Wherein R is a monovalent alkyl or alkylene radical having 1 to 8 carbon atoms or is phenyl, R may be optionally substituted with an alkyl radical having 1 to 8 carbon atoms, and X is an alkyl radical having a functional group selected from the group consisting of: carboxyl, ketoximino (ketoximino), alkoxy, carbonyl, and amine directly bonded to a silicon atom;

g) about 0.2 to about 3 weight percent of an organosilane adhesion promoter; and

h) about 0.02 to about 3 weight percent of an organotin salt as a condensation catalyst.

Drawings

Preferred embodiments of the present invention are described in the accompanying drawings, in which:

FIG. 1 is a temperature-time plot of a 6mm thick flame retardant coating of the invention versus an open flame of 1200 deg.C; and

FIG. 2 is a temperature-time plot of a 20mm thick coating.

Detailed Description

The present invention provides a method of protecting a surface from the effects of fire comprising applying to the surface a coating of at least about 2mm of a polysiloxane composition containing a flame retardant filler, thereby imparting to the surface excellent outdoor durability as well as heat and fire resistance.

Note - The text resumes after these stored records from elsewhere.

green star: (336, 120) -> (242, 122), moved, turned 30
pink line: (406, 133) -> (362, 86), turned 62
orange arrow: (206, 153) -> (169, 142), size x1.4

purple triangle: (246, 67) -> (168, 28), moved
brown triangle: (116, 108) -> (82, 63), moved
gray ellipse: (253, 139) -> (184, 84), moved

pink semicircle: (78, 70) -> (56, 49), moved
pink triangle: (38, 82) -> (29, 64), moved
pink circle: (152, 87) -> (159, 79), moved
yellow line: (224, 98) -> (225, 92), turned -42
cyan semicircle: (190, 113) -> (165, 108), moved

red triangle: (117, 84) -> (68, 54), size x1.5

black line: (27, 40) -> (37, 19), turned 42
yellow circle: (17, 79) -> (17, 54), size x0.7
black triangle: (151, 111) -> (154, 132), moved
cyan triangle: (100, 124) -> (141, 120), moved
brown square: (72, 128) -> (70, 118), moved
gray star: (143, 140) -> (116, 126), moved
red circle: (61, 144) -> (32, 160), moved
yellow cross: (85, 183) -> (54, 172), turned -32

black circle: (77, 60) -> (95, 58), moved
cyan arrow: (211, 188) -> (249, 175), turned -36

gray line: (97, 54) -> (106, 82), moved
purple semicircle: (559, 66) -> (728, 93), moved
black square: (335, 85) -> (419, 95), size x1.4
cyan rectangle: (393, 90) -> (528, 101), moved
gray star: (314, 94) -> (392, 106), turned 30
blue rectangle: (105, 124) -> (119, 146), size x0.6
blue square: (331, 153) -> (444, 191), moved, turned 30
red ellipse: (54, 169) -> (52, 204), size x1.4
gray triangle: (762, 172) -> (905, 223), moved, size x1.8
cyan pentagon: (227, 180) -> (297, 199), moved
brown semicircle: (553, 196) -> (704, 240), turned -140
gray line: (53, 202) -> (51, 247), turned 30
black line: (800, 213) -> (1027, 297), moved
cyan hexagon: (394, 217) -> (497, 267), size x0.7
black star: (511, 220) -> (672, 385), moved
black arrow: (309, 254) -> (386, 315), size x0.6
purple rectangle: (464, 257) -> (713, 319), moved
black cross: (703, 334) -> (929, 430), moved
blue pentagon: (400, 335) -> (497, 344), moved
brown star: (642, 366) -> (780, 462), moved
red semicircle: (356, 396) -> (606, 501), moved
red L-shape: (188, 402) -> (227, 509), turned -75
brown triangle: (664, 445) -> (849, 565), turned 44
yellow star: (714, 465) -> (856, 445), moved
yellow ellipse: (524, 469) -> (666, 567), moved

The polyorganosiloxane composition containing the flame retardant filler used in the present invention has excellent flame resistance, flame retardancy and heat insulation. The composition has excellent resistance to high-intensity fire due to thermal insulation when applied to metal, concrete and wood structures, particularly metal structures. The composition may be applied to the structures by any conventional method such as brushing, spraying, etc.

The composition used in the present invention comprises a curable polyorganosiloxane and a flame retardant additive which imparts excellent flame resistance, flame retardancy and thermal insulation to the composition.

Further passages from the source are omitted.